“DNA polymerase synthesizes the DNA while RNA polymerase synthesizes the RNA.”
Enzymes are the class of proteins that helps in catalyzing different biological reactions. A polymerase is one of the enzymes that synthesize nucleic acids.
The nucleic acid is present in the nucleus of a cell either DNA or RNA (RNA in case of the only retrovirus) which is our genetic material. The DNA has all the information of an organism which it transfers from one generation to another.
For that by following the central dogma process- a collective process of replication, transcription and translation, DNA forms different proteins.
Through the replication, the DNA becomes doubled, which is transcribed into functional mRNA. The mRNA has all the information to form a specific protein. The mRNA translated into a long chain of amino acids which ultimately form a specific protein.
The polymerases are the hero of the entire central dogma process. Thus we are discussing all this.
Read more on DNA replication: General process of DNA replication.
Either DNA polymerase or RNA polymerase is involved in this, however, both are different and perform a different function.
In the present article, we will discuss some of the important differences between both of our heroes which you will never get on the internet.
So let’s starts the article,
DNA polymerase Vs RNA polymerase:
Obviously, the first difference is the molecules they synthesize.
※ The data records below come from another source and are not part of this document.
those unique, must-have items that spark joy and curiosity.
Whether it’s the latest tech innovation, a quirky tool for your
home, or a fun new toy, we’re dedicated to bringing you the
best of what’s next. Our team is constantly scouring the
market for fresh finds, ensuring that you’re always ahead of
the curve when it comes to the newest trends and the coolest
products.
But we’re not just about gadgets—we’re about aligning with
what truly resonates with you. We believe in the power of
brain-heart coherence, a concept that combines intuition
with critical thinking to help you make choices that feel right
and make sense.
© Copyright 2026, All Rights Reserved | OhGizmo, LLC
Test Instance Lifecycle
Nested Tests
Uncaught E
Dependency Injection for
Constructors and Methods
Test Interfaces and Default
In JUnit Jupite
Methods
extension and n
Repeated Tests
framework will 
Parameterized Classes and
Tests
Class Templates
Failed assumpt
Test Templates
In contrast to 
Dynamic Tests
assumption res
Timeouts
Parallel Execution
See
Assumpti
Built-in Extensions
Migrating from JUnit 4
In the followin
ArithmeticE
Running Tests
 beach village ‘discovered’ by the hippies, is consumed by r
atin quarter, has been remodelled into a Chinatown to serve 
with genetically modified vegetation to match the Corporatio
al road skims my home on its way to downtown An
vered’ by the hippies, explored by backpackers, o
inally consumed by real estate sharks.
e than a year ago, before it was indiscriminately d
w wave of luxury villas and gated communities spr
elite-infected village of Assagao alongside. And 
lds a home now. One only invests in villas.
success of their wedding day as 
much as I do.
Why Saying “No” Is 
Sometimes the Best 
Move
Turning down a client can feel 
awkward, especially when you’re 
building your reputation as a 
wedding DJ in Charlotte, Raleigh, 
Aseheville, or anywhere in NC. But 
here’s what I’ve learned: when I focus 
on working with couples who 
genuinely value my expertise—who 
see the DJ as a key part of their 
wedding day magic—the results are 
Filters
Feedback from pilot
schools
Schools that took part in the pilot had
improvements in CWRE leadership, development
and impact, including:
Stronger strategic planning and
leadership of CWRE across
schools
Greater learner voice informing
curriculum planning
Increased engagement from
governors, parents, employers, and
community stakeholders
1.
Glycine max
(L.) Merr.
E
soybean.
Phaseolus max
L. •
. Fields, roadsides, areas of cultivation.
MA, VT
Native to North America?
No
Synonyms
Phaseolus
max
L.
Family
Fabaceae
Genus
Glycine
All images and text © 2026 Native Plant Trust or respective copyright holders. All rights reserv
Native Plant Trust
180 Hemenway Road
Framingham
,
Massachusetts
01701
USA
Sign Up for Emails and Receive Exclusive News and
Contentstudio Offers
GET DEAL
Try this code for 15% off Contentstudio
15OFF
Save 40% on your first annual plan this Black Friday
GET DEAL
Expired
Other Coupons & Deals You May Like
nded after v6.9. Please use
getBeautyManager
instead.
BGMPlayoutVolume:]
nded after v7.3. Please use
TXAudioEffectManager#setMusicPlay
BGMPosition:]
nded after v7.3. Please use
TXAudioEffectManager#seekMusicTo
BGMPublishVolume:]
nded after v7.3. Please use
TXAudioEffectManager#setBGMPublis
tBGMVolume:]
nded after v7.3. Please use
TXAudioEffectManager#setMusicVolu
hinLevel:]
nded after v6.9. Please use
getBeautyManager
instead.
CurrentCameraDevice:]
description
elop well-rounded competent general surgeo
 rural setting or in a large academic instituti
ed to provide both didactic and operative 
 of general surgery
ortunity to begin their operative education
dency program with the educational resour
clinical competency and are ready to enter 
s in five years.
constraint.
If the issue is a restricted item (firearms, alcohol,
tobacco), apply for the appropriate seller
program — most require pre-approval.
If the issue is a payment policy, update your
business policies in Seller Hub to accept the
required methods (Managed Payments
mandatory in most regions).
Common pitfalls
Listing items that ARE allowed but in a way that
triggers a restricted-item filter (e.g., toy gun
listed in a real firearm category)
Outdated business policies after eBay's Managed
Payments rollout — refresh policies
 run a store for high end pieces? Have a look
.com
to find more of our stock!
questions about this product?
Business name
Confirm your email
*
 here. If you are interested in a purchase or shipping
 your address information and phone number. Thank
“The DNA polymerase synthesizes DNA strand while the RNA polymerase synthesizes the RNA strand”
DNA synthesis occurs during replication, thus the DNA polymerase functions during the replication, always.
While the RNA polymerase functions during the process of transcription (RNA synthesis only occurs during transcription).
The DNA is a double-stranded molecule, while the RNA is single-stranded- formed from the DNA during transcription.
Based on that, another difference between both is that the DNA polymerase manufacture double-stranded DNA while the RNA polymerase manufacture a single-stranded RNA.
Because of that, the DNA polymerase always required a short-single-stranded DNA/RNA molecule- called primer for starting the synthesis, which is not required for RNA polymerase.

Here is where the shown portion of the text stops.